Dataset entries

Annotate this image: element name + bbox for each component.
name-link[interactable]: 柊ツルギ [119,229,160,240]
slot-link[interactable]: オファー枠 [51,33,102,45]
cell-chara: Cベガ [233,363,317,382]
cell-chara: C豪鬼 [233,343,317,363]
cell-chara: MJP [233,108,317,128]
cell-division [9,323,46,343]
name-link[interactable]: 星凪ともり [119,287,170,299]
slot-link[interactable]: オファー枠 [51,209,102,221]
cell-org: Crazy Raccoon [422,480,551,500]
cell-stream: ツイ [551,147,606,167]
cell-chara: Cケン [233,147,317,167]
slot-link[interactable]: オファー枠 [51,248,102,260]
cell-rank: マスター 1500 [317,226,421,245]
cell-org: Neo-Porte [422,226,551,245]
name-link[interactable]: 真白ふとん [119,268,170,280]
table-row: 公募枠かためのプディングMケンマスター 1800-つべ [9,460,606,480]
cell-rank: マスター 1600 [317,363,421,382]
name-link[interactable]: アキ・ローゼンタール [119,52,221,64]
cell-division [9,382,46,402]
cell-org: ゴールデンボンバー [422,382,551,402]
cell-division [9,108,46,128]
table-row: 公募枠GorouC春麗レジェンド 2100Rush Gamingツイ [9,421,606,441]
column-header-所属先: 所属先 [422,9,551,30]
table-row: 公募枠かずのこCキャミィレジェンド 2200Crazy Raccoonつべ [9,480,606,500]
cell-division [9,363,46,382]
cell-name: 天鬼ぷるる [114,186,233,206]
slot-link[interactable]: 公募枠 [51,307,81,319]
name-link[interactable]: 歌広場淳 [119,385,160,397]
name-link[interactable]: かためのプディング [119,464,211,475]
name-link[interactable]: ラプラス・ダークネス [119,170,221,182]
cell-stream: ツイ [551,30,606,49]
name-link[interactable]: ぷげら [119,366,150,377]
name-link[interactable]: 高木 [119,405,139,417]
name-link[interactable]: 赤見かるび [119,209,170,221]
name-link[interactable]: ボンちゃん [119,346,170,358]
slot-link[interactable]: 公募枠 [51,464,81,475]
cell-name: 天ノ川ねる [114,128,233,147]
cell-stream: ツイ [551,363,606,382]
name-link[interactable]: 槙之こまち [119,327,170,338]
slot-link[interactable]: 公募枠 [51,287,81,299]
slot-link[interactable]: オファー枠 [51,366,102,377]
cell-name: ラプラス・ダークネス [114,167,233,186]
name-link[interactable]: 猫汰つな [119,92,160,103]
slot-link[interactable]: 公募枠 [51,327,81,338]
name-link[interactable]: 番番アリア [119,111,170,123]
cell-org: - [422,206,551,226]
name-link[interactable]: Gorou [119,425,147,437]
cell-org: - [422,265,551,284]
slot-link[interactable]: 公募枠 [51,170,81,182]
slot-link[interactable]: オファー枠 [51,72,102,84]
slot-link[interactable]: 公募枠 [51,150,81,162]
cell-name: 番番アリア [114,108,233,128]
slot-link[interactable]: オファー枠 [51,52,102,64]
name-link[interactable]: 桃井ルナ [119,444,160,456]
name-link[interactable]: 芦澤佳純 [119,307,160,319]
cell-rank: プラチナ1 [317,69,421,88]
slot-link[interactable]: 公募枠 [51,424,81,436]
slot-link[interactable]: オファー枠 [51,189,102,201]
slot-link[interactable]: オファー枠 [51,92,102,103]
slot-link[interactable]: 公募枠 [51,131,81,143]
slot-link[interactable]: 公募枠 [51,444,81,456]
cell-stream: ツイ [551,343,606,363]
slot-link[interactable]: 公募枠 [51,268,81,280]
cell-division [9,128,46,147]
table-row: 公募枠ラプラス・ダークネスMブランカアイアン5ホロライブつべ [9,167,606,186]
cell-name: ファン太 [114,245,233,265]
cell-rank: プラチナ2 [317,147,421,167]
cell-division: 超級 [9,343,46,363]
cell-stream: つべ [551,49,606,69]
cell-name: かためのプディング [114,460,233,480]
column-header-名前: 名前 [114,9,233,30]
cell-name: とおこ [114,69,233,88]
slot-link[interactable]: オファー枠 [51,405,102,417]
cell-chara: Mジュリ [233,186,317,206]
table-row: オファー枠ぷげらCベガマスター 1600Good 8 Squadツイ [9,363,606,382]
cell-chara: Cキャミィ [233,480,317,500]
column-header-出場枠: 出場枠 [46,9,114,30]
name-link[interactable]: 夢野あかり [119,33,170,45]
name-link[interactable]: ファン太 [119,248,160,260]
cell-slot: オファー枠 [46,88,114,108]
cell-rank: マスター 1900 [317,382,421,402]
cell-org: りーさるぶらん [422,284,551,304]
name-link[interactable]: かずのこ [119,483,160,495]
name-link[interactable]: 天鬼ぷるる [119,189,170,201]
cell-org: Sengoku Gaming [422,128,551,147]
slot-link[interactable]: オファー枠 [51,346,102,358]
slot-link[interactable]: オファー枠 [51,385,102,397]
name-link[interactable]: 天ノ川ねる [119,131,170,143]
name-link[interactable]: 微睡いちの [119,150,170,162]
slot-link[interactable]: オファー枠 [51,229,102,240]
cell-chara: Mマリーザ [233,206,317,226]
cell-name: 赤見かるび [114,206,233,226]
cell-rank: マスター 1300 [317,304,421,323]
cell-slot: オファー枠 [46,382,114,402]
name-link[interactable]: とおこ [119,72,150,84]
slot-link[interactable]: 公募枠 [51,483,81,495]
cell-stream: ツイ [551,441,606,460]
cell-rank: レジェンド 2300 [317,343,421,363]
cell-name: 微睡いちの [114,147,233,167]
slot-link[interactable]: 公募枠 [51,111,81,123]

**Directions for this task:** Respond with one number, namely the count of lines in the entries above that hold the word "天ノ川ねる".

**Task response:** 2